Ce matin aucun client au libre service de Pointe-à-la-Croix… par contre, moins de 5 kilomètres plus loin, à Campbellton, les pompes ne dérougissent pas. Jusqu’à tout dernièrement, on aurait pu montrer l’inverse de la situation. Mais, depuis l’abolition de la taxe carbone au Nouveau-Brunswick et dans le reste du Canada, les commerces frontaliers en arrachent dans la Baie-des-Chaleurs.
« Surtout les postes d’essence qui sont près du Nouveau-Brunswick… Sûrement. Il y en avait un qui est à 1 kilomètre du pont. Je suppose que les gens au Québec ne vont pas faire le plein d’essence à cette situation-là. », note ce client québécois croisé devant une pompe à Campbellton.
« Vous n’avez pas peur que ça fasse mal à l’économie locale dans la Baie-des-Chaleurs? C’est certain… Mais les trois quarts du temps, je vais mettre de l’essence du côté du Québec. Quand j’ai à faire ici j’en profite. », ajoute cette dame, au même poste d’essence.
L’écart de prix du litre d’essence varie, selon qu’on est du bon côté de la frontière, entre 10 et 14 cents. Une situation qui pousse les consommateurs, guidés par leur portefeuille, vers les commerces néobrunswickois.
« Mais en même temps, c’est parce qu’on s’en va ici faire des commissions Campbellton. On est à Carleton pour l’été, on vient de faire des commissions à Campbellton. On en profite pour faire le plein d’essence en même temps… », renchérit le premier client.
Afin de contrer ce déséquilibre, la MRC investira 40 mille dollars dans une nouvelle campagne d’achat local. Cette dernière sera présentée dès le mois d’août sous la signature Rencontre locale, achat génial. On aimerait inciter les citoyens de la Baie-des-Chaleurs à comprendre l’impact du commerce local…
« Je souhaite que les gens soient sensibilisés à ça… Des fois, on entend dire que moi ça me coûte moins cher, je vais aller ailleurs… Il faut penser à l’impact que ça va avoir. Parce que si nos petits commerces de proximité ferment… L’impact est énorme. », nous dit la préfète suppléante de la MRC Avignon, Nicole Lagacé.
Responsable de cette campagne à la MRC Avignon, la mairesse de Matapédia estime que Québec doit revoir le programme de compensation pour les commerces vendant de l’essence… un moteur économique important pour la région.

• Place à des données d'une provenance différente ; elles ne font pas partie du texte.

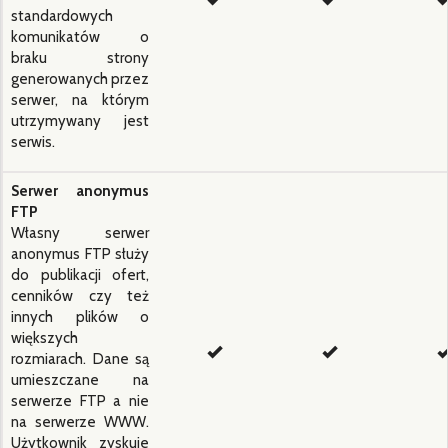
standardowych
komunikatów o
braku strony
generowanych przez
serwer, na którym
utrzymywany jest
serwis.
Serwer anonymus
FTP
Własny serwer
anonymus FTP służy
do publikacji ofert,
cenników czy też
innych plików o
większych
rozmiarach. Dane są
umieszczane na
serwerze FTP a nie
na serwerze WWW.
Użytkownik zyskuje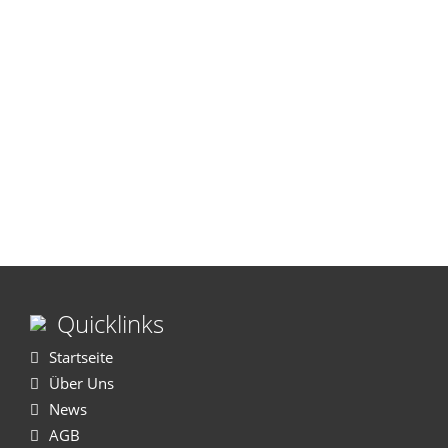
Quicklinks
Startseite
Über Uns
News
AGB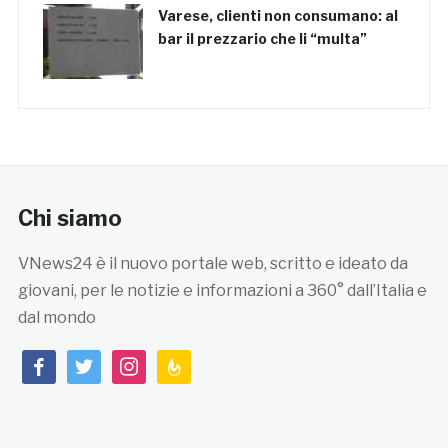
Varese, clienti non consumano: al
bar il prezzario che li “multa”
Chi siamo
VNews24 è il nuovo portale web, scritto e ideato da
giovani, per le notizie e informazioni a 360° dall’Italia e
dal mondo
facebook
twitter
instagram
feedburner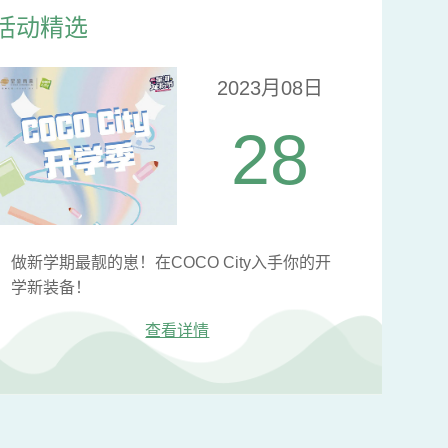
活动精选
2023月08日
28
做新学期最靓的崽！在COCO City入手你的开
学新装备！
查看详情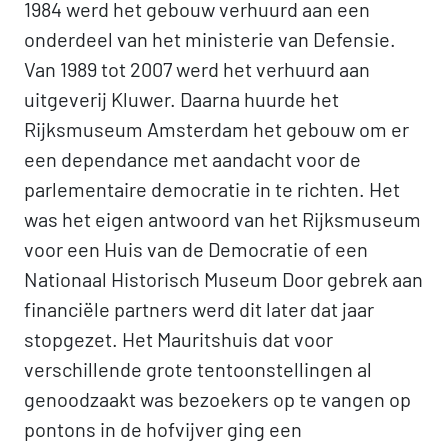
1984 werd het gebouw verhuurd aan een
onderdeel van het ministerie van Defensie.
Van 1989 tot 2007 werd het verhuurd aan
uitgeverij Kluwer. Daarna huurde het
Rijksmuseum Amsterdam het gebouw om er
een dependance met aandacht voor de
parlementaire democratie in te richten. Het
was het eigen antwoord van het Rijksmuseum
voor een Huis van de Democratie of een
Nationaal Historisch Museum Door gebrek aan
financiële partners werd dit later dat jaar
stopgezet. Het Mauritshuis dat voor
verschillende grote tentoonstellingen al
genoodzaakt was bezoekers op te vangen op
pontons in de hofvijver ging een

« Ce sont des postes d’essence, ce sont aussi des petits dépanneurs qui sont associés, souvent, à ces postes d’essence là. Je pense, entre autres, à Pointe-à-la-Croix ou l’impact est vraiment majeur. Mais l’impact va se faire sentir aussi à Matapédia… Va se faire ressentir aussi à Nouvelle, par exemple. », ajoute la mairesse.
Et les menaces pour le commerce local ne viennent pas simplement des autres provinces… Prochainement, un COSTCO verra le jour à Rimouski. Ces jours-ci, une petite équipe se déplace sur le territoire pour vendre des cartes de membres… une opération qui gagne des adeptes.
« Non pas vraiment… Le local n’a pas tout ici. J’essaie de trouver certains articles qu’on ne trouve pas ici… On n’a pas le choix. », sourit cet homme croisé au kiosque de Costco, installé à Saint-Omer.
« Le développement local, le dynamisme que ça apporte… Dans nos localités, c’est excessivement important. Je ne peux pas empêcher personne d’aller chez Costco. Il faut quand même penser à acheter localement avant. Peut-être des articles qu’on n’a pas, on peut aller ailleurs… Mais il y a quand même des achats locaux à faire. », conclut madame Lagacé.
Les campagnes d’achat local ont été nombreuses ces dernières années dans la Baie-des-Chaleurs. Voyons voir si celle-ci porte fruit.